── Source data

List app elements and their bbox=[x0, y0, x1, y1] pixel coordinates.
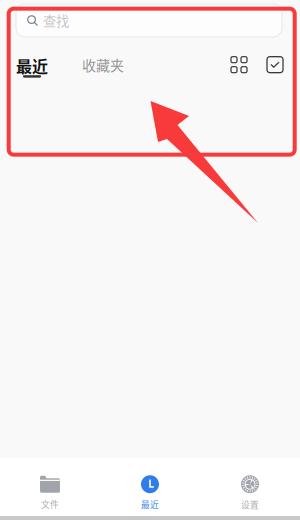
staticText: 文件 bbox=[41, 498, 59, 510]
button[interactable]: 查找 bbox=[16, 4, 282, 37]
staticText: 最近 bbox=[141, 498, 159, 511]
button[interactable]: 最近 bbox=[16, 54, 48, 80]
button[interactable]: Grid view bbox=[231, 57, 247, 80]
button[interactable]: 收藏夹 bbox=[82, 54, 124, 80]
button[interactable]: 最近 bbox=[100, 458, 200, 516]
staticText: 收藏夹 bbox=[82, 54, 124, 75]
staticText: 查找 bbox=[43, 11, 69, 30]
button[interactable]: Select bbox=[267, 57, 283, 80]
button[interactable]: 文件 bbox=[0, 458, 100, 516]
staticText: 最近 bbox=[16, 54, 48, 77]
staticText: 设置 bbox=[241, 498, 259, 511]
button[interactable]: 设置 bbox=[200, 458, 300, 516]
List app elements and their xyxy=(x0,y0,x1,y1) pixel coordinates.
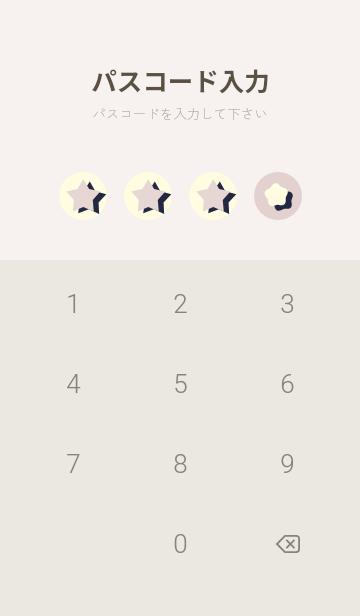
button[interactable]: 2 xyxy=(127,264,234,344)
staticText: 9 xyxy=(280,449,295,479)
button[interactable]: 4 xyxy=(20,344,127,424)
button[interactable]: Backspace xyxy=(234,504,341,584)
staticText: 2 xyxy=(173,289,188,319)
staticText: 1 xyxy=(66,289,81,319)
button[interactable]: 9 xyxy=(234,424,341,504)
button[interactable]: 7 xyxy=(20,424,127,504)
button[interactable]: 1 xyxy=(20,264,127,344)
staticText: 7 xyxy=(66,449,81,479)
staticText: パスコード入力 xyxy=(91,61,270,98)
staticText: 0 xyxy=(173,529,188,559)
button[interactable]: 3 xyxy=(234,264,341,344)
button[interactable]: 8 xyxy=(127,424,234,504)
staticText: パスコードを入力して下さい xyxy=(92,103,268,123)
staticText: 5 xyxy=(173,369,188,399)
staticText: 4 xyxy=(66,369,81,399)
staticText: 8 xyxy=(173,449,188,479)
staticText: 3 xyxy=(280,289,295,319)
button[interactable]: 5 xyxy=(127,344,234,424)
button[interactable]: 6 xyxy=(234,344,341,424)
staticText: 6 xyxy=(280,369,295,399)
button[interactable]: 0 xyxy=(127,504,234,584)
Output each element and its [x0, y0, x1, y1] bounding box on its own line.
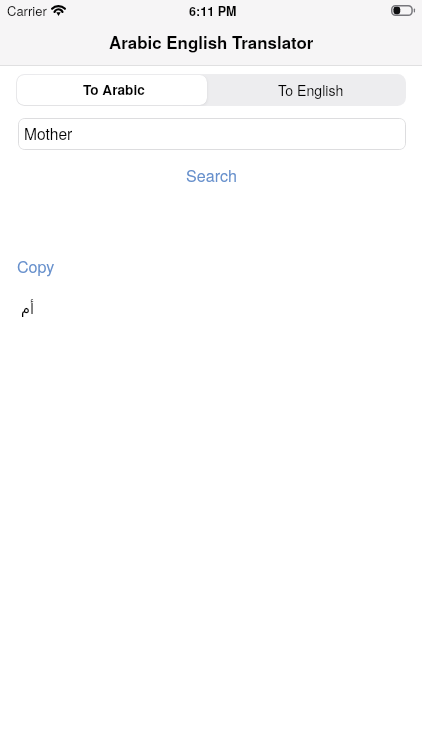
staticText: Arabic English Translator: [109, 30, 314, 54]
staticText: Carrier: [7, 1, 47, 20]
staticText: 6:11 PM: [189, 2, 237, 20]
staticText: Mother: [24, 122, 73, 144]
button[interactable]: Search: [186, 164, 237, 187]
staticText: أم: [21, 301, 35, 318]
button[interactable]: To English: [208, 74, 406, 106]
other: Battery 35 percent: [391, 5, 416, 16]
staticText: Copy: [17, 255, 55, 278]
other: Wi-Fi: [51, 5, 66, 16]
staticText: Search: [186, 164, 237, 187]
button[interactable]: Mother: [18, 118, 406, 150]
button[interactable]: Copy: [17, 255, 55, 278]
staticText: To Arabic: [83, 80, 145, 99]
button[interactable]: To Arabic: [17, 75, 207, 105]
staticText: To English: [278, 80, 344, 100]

────

_Work order_:
Each line above that contains the string "Mother" should be copied.

_Expected output_:
staticText: Mother: [24, 122, 73, 144]
button[interactable]: Mother: [18, 118, 406, 150]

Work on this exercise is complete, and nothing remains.